Andrew Arnott edited this page Sep 1, 2014 · 15 revisions

Introduction

Most of the API is modeled after the WinRT crypto API. If you're familiar with that, you'll immediately feel at home with PCLCrypto. Instead of reusing the Windows.Security.Cryptography namespace, PCLCrypto functionality is available through the PCLCrypto.WinRTCrypto class.

In some cases, a .NET Framework API is emulated, which is available under the PCLCrypto.NetFxCrypto class.

Create a buffer filled with cryptographically strong random data
// WinRT-like API
uint length = 15;
byte[] cryptoRandomBuffer = WinRTCrypto.CryptographicBuffer.GenerateRandom(length);

// .NET Framework-like API
byte[] cryptoRandomBuffer = new byte[15];
NetFxCrypto.RandomNumberGenerator.GetBytes(cryptoRandomBuffer);
Generate a random number
uint random = WinRTCrypto.CryptographicBuffer.GenerateRandomNumber();
uint randomFrom0To15 = WinRTCrypto.CryptographicBuffer.GenerateRandomNumber() % 16;
Derive a symmetric key from a password

To use crypto APIs with a user-supplied password, you must at least convert the password into a byte buffer.
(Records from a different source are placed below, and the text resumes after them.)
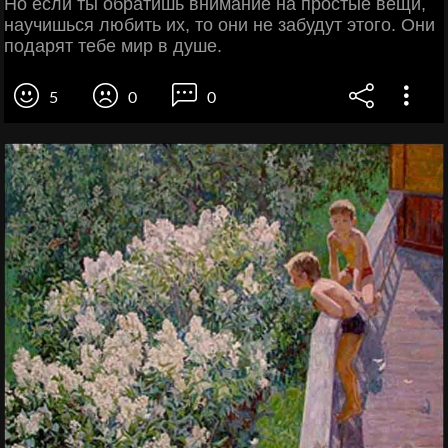
Но если ты обратишь внимание на простые вещи,
научишься любить их, то они не забудут этого. Они
подарят тебе мир в душе.
5
0
0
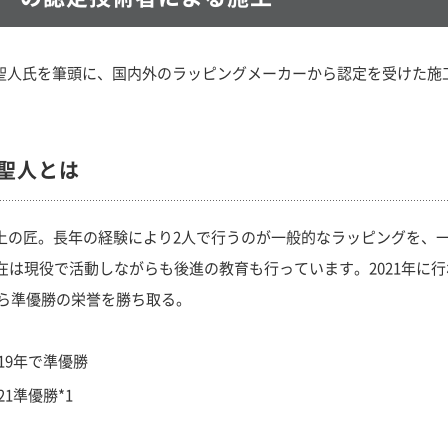
竹中聖人氏を筆頭に、国内外のラッピングメーカーから認定を受けた
聖人とは
年以上の匠。長年の経験により2人で行うのが一般的なラッピングを
在は現役で活動しながらも後進の教育も行っています。2021年に
から準優勝の栄誉を勝ち取る。
19年で準優勝
1準優勝*1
But it's more secure to run it through a key derivation algorithm, using this technique:

string password; // comes in from the user.
byte[] salt; // best initialized to a unique value for each user, and stored with the user record
int iterations = 5000; // higher makes brute force attacks more expensive
int keyLengthInBytes;
byte[] key = NetFxCrypto.DeriveBytes.GetBytes(password, salt, iterations, keyLengthInBytes);

// A similar technique is possible using WinRT-emulated API via the `WinRTCrypto.KeyDerivationAlgorithmProvider`.